I shake again as he steps back to me, his silhouette lit from the light behind the growing fire in the biggest fireplace I’ve ever seen. The light also shows towering trees collected in every corner, like a forest collided with the room. And now I really think I hit my head too hard because everything is making less sense and that can’t be real. I shake harder, teeth chattering this time. He must notice because as he steps closer, concern contorts his perfect features.

“Are you okay?”

“My head hurts.” I stiffen, pull back a bit as he reaches for me with bloodstained hands. He sees me looking, even though I try to hide it, and then something strange happens… He looks remorseful.

“Did you kill him?” My eyes grow wet without my consent, my voice coming out weaker than I wanted it to.

He shakes his head solemnly. “No. Was about to, though.”

My eyes grow hotter with this, and I can’t understand why I care what he does, but I guess I care about lives. And we never kill for reasons like a glance or a stupid comment that I couldn’t even understand. Brutality must be chosen wisely and applied rarely– that’s what Pops always taught us and he ran things the old way before Vince came along and was even more adamant about the value of all lives, despite their connection or lack-thereof to us.

I swipe a tear away with the back of my hand, hoping he doesn’t notice. “Are you sorry?”

“What? That I defended you?”

“No.” I blink. “That you took it too far.”

“I think that’s for me to decide.” He offers a weak grin and a flash of him throwing me towards the fireplace, tears through the memories swirling around in my throbbing head.

“Are you joking?”

“No.” He shakes his head. “He was scum. I was keeping you safe.”

“How? By almost killing the man? Or maybe you mean about the part where you threw me off you.” His eyes grow wide, and then that look of pain returns to him, creasing his face and shifting his glance.

“I didn’t mean to hurt you, Espie.” I know he’s serious now because he isn’t calling me Esperanza. The guilt in his eyes forces my anger to dissipate, and I hate that I feel sorry for him when he doesn’t deserve it. He takes a step closer, and I look at the burnt fragments of my once gorgeous dress, laying on the floor in a heap.

“My dress is ruined.” I don’t know why I say this, it’s stupid really, but my chest is tightening expectantly at the feel of him nearing me in the dark and I’m nervous. The lingering heat from his skin, still on my lips from moments ago. I should have just let him kiss me, get this longing over with and blame the act on my head injury.

He looks down at the dress when he’s a foot away from me. “I’ll go into town tomorrow and buy you every dress I can find.”

“I don’t need every dress from that town, I just want this one.”

“I’ll contact the designer to make you a new one.”

“That’s not the point.”

“Then what’s the problem, Esperanza?” I look up at him again, and now I wish I hadn’t because his eyes are so blue and so sharp that I’m in a trance.

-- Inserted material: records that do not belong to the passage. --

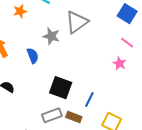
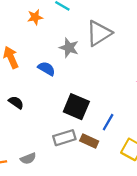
blue semicircle: (33, 56) -> (46, 69), turned -42

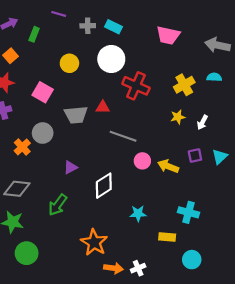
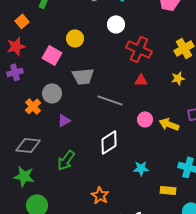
white circle: (111, 59) -> (116, 24), size x0.7
yellow circle: (69, 63) -> (75, 38), moved
red triangle: (103, 107) -> (141, 80), moved
gray line: (123, 136) -> (110, 100), moved
purple triangle: (71, 167) -> (64, 120), moved
orange star: (94, 242) -> (100, 195), size x0.7

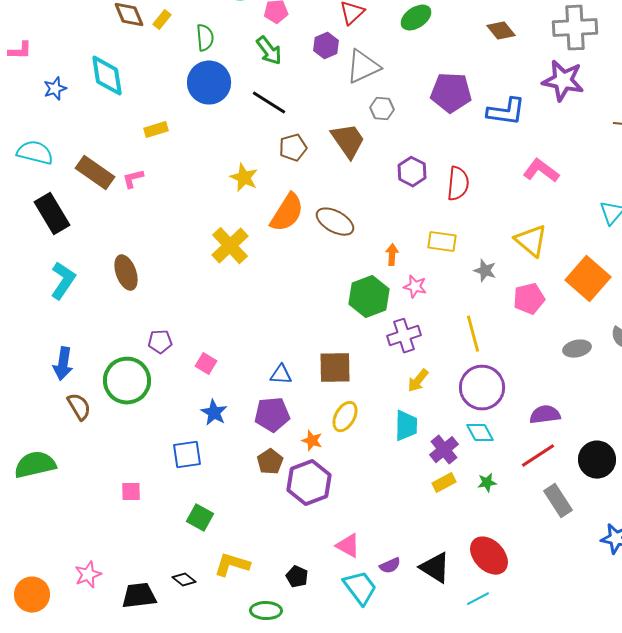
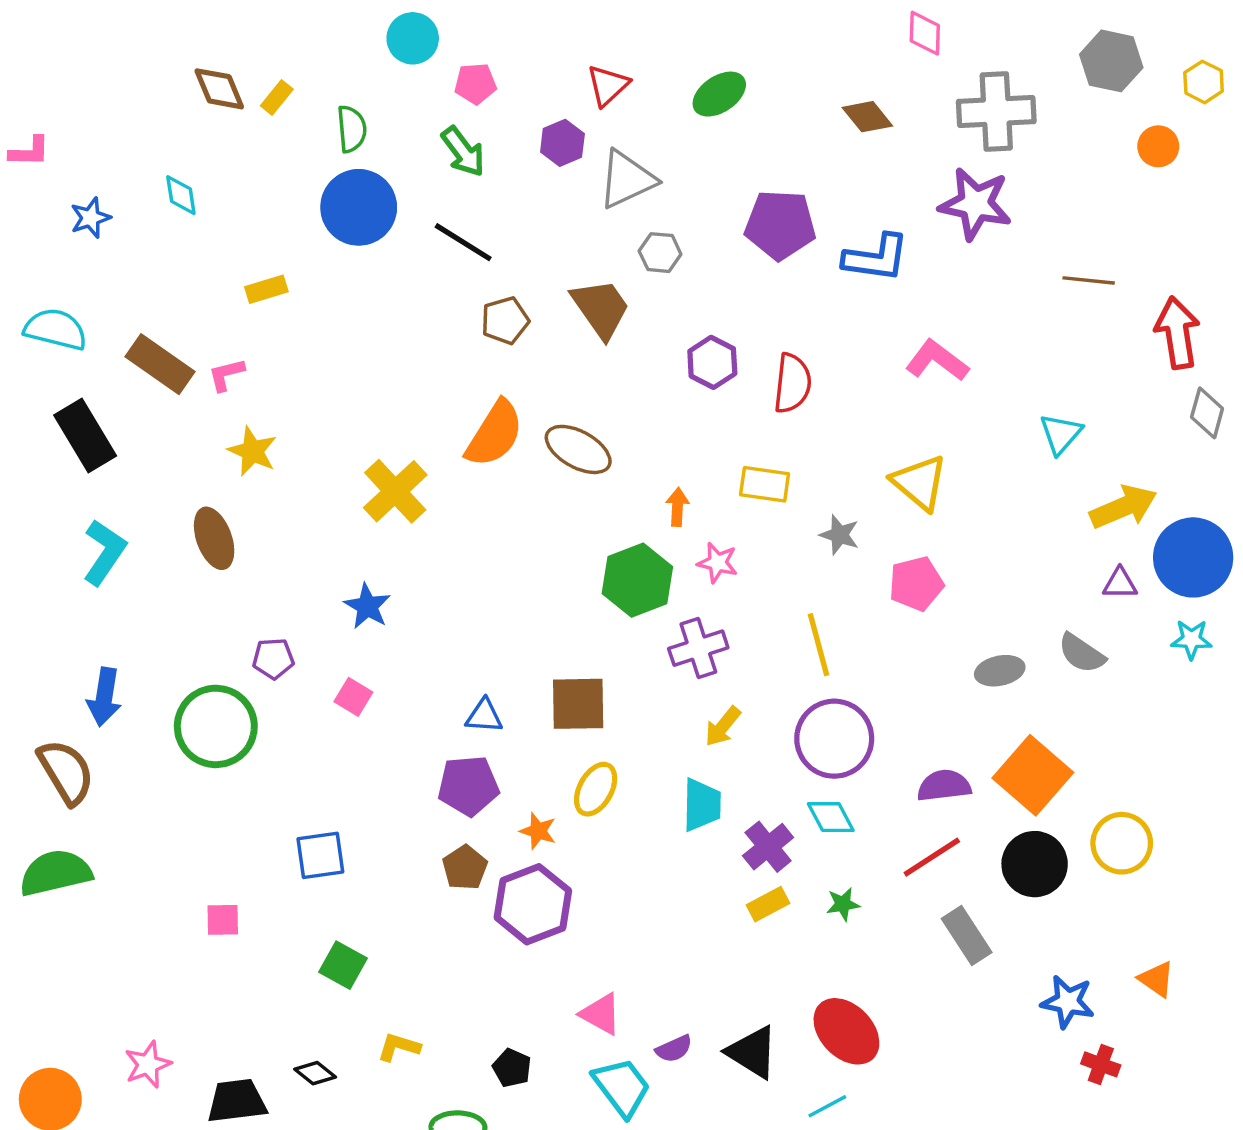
cyan diamond: (107, 76) -> (181, 195), size x0.6
yellow star: (244, 178) -> (252, 451), moved
orange square: (588, 279) -> (1033, 775), moved
brown semicircle: (79, 407) -> (66, 772), moved, size x1.4
blue star: (214, 413) -> (367, 606), moved
yellow L-shape: (232, 565) -> (399, 1047), size x0.7

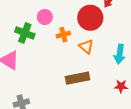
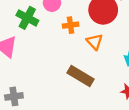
brown rectangle: (77, 78) -> (80, 76), turned 35

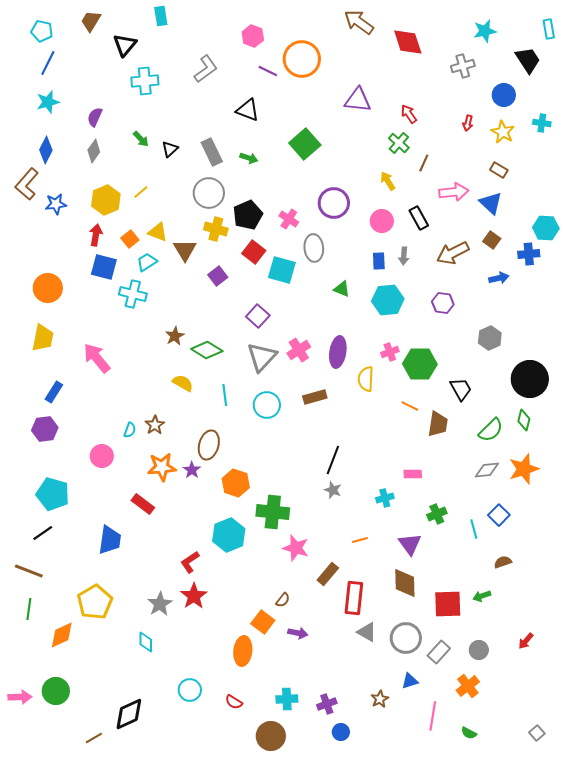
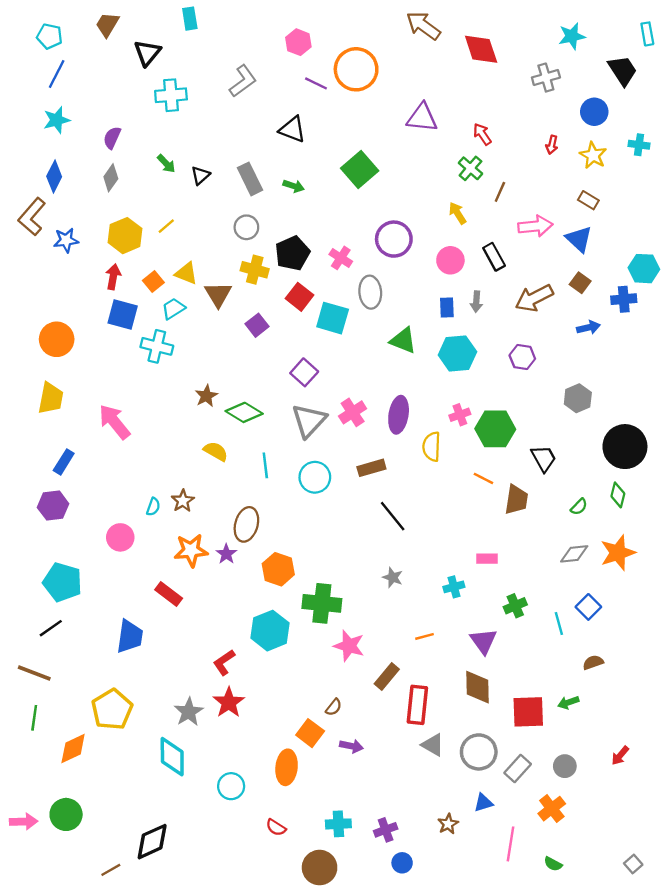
gray circle: (209, 193) -> (246, 227), size x0.7
green triangle: (342, 289) -> (403, 340), size x1.4
green semicircle: (491, 430) -> (579, 507), size x0.6
black line: (333, 460) -> (393, 516), moved, turned -60
cyan diamond: (146, 642) -> (172, 757), size x1.6
cyan circle: (190, 690) -> (231, 786), moved

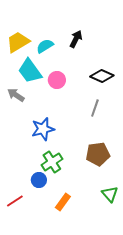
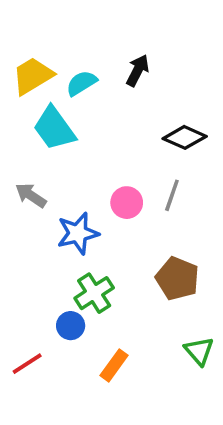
pink circle: (57, 80) -> (127, 203), moved
gray arrow: (16, 95) -> (31, 195), moved
brown pentagon: (98, 154) -> (177, 279), turned 30

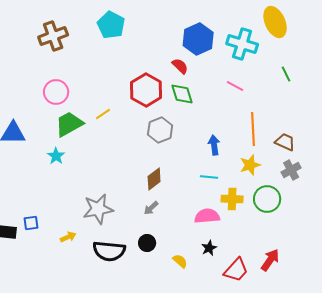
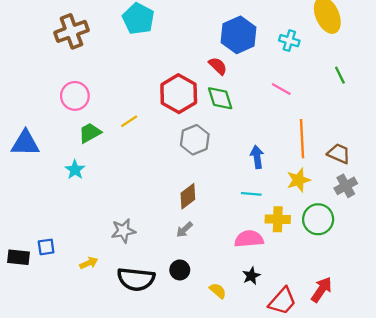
cyan cross: (242, 44) -> (289, 41), size x0.6
green trapezoid: (69, 124) -> (90, 133), size x0.7
gray star: (98, 209) -> (123, 231), size x0.7

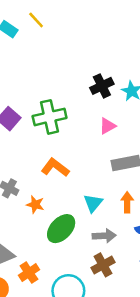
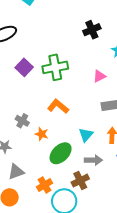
black cross: (102, 86) -> (92, 30), moved
brown cross: (103, 265) -> (80, 181), moved
orange cross: (29, 273) -> (45, 185), moved

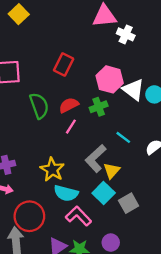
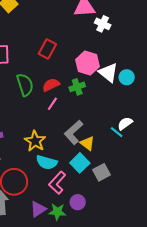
cyan line: (123, 137) -> (117, 132), moved
yellow triangle: (112, 171) -> (87, 143), turned -35
pink L-shape: (78, 216) -> (57, 183), turned -95
purple circle: (111, 243) -> (78, 202), moved

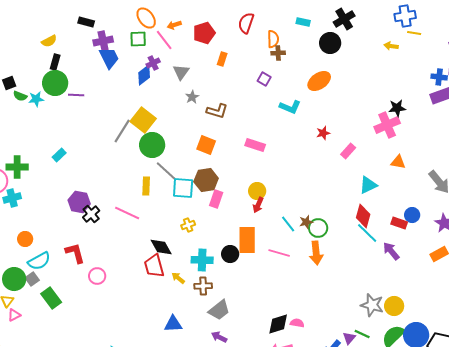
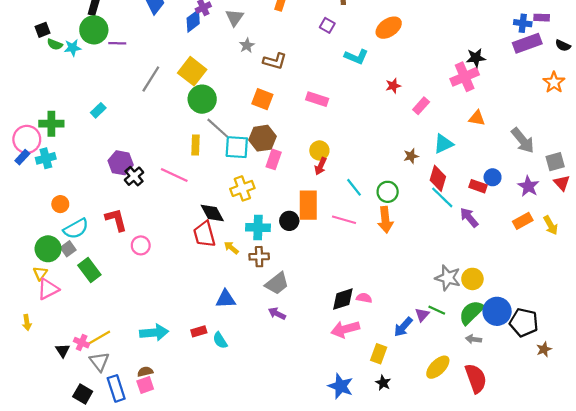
gray line: (122, 131) -> (151, 79), moved
brown star: (306, 222) -> (411, 156), moved
yellow cross: (188, 225) -> (242, 188), size x1.5
pink triangle: (14, 315) -> (48, 289), size x1.5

I don’t even barely notice that he called me Esperanza because he’s so insanely hot it’s not fair.

“My name is—“

“Espie. I know.” He nods with a grin, and I instinctively reach for it, tracing the divets in his high cheekbones down to his defined jawline. His eyes narrow, but he doesn’t object.

“How hard did you hit your head?” He’s smug now, and I won’t give him the satisfaction.

“Stop.” I wave a hand in the air dismissively and break myself away, turning towards the bed with that pit in my stomach telling me to just touch him for real already. Maybe he’s right. I did in fact, hit my head pretty hard. The moment of impact is replaying on a sickening loop as I curl up under the covers.

“You need another blanket?” He asks when I’m still shivering in the freezing cold sheets. They’re silk, and in the summer that's a lovely choice, but everyone knows flannel is the way to go in the winter if you live in the mountains. I know that, and I haven’t left the heat of LA my entire life.

“I-I’m freezing.” I shake, trying to pull myself deeper into the sheets.

“I’ll go look for more blankets,” he turns from me, but I catch his hand. It’s so much bigger than mine that I am gripping mostly his fingers. He tilts his head to me and I stiffen, unsure of the words already forming on my lips before I can stop them.